First, let’s compare nominal inflation to adjusted inflation.
figure 1: Official bilateral nominal USD/CNY exchange rate, period average (blue, left scale), log bilateral real exchange rate (tan). The NBER uses shades of grey to define the peak and trough dates of the recession. “Down” is the devaluation of the renminbi. Source: FRED, NBER and author’s calculations.
Second, let’s consider the difference between the official exchange rate and the exchange rate at which the transaction takes place. In advanced economies they are usually the same; many developing countries are not. In China, this distinction becomes important because the “massive devaluation” observed in 1994 was in part a product of the use of the official exchange rate. Fernald, Edison and Loungani (1999) Note that many transactions take place through exchanges. Using their series produced a less dramatic drop in 1994.
figure 2: Official bilateral real USD/CNY exchange rate, period average (tan), and bilateral exchange rate adjusted for swap center rates used prior to 1994 (red). The NBER uses shades of grey to define the peak and trough dates of the recession. “Down” is the devaluation of the renminbi. Source: FRED, Fernald, Edison, Loungani (JIMF, 1999), NBER and author’s calculations.
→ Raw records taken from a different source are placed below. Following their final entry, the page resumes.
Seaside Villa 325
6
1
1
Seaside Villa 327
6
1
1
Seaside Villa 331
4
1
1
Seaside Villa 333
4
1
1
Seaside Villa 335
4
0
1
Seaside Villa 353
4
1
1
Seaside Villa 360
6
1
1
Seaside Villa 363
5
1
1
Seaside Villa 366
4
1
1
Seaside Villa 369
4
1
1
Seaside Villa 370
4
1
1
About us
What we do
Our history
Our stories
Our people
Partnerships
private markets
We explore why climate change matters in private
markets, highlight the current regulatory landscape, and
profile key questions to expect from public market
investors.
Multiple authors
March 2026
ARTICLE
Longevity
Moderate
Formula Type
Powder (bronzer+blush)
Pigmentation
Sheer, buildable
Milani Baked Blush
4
There are two aspects worth paying attention to here. First, the RMB appreciation trend using the official exchange rate is basically zero. However, using the swap center-adjusted exchange rate, the renminbi appreciated by about 1% per year during this period (estimated using first-order differences).
Second, if the official exchange rate is used (10% rejecting the Elliott-Rothenberg-Stock unit root test, but also 1% rejecting the Kwiatkowski-Phillips-Schmidt-Shin trend stationarity test), the real exchange rate may appear to be leveling off, but it is clear , I(1) uses the adjusted rate (fails to reject ERS, and rejects KPSS).
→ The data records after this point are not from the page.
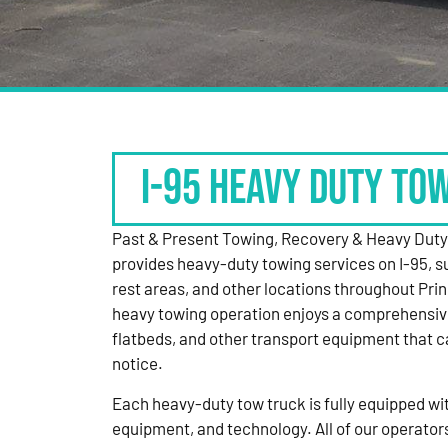
I-95 HEAVY DUTY TO
Past & Present Towing, Recovery & Heavy Dut
provides heavy-duty towing services on I-95, s
rest areas, and other locations throughout Pri
heavy towing operation enjoys a comprehensiv
flatbeds, and other transport equipment that 
notice.
Each heavy-duty tow truck is fully equipped with
equipment, and technology. All of our operator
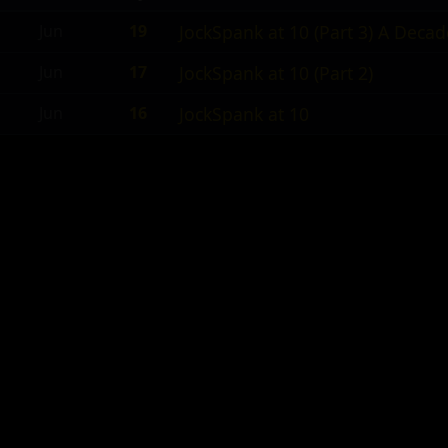
Jun
19
JockSpank at 10 (Part 3) A Deca
Jun
17
JockSpank at 10 (Part 2)
Jun
16
JockSpank at 10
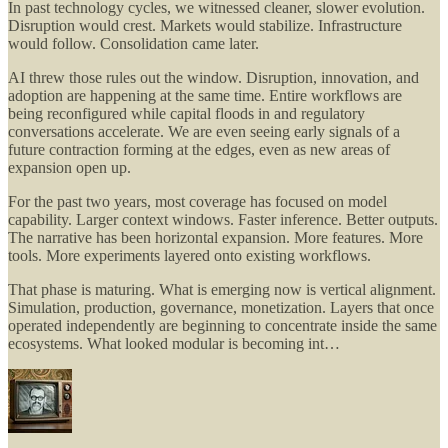
In past technology cycles, we witnessed cleaner, slower evolution.
Disruption would crest. Markets would stabilize. Infrastructure
would follow. Consolidation came later.
AI threw those rules out the window. Disruption, innovation, and
adoption are happening at the same time. Entire workflows are
being reconfigured while capital floods in and regulatory
conversations accelerate. We are even seeing early signals of a
future contraction forming at the edges, even as new areas of
expansion open up.
For the past two years, most coverage has focused on model
capability. Larger context windows. Faster inference. Better outputs.
The narrative has been horizontal expansion. More features. More
tools. More experiments layered onto existing workflows.
That phase is maturing. What is emerging now is vertical alignment.
Simulation, production, governance, monetization. Layers that once
operated independently are beginning to concentrate inside the same
ecosystems. What looked modular is becoming int…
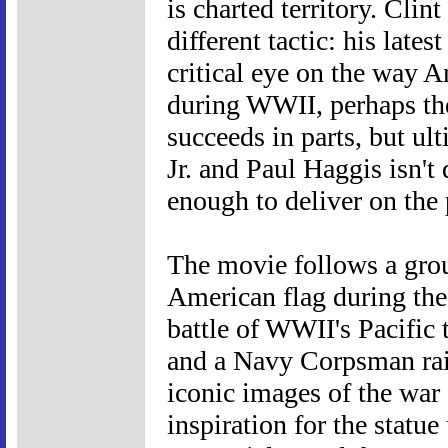
is charted territory. Cli
different tactic: his lates
critical eye on the way A
during WWII, perhaps the
succeeds in parts, but ul
Jr. and Paul Haggis isn't
enough to deliver on the 
The movie follows a gro
American flag during the 
battle of WWII's Pacific 
and a Navy Corpsman rai
iconic images of the war 
inspiration for the statu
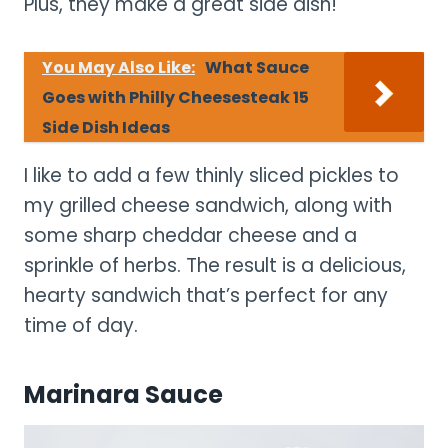
Plus, they make a great side dish!
You May Also Like:
What Sauce
Goes with Philly Cheesesteak 15
Side Dish Ideas
I like to add a few thinly sliced pickles to
my grilled cheese sandwich, along with
some sharp cheddar cheese and a
sprinkle of herbs. The result is a delicious,
hearty sandwich that’s perfect for any
time of day.
Marinara Sauce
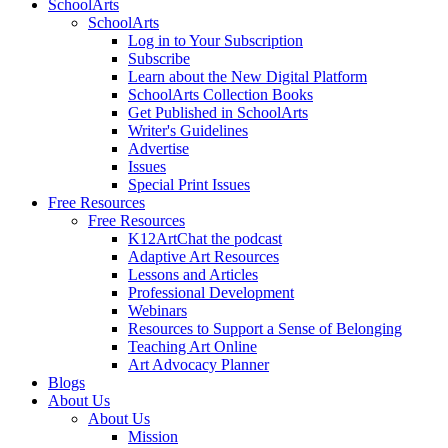
SchoolArts
SchoolArts
Log in to Your Subscription
Subscribe
Learn about the New Digital Platform
SchoolArts Collection Books
Get Published in SchoolArts
Writer's Guidelines
Advertise
Issues
Special Print Issues
Free Resources
Free Resources
K12ArtChat the podcast
Adaptive Art Resources
Lessons and Articles
Professional Development
Webinars
Resources to Support a Sense of Belonging
Teaching Art Online
Art Advocacy Planner
Blogs
About Us
About Us
Mission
Third, and especially important now (see Sobel, 2022), bilateral and real exchange rates can differ significantly in direction.
image 3: Bilateral exchange rates are adjusted according to the swap center exchange rate (red) and the trade-weighted value of the RMB (blue-green) used before 1994, both expressed in logarithmic terms, 2000M01=0. Trade-weighted yuan against a basket of currencies. The NBER uses shades of grey to define the peak and trough dates of the recession. “Down” is the devaluation of the renminbi. Source: FRED, Fernald, Edison, Loungani (JIMF, 1999), Bank for International SettlementsNBER, and the authors’ calculations.
What is clear is that the recent devaluation of the renminbi is actually a devaluation of the dollar. Once a trade-weighted view is taken, the yuan is about the same level as it was in 2015 (adjusted for inflation).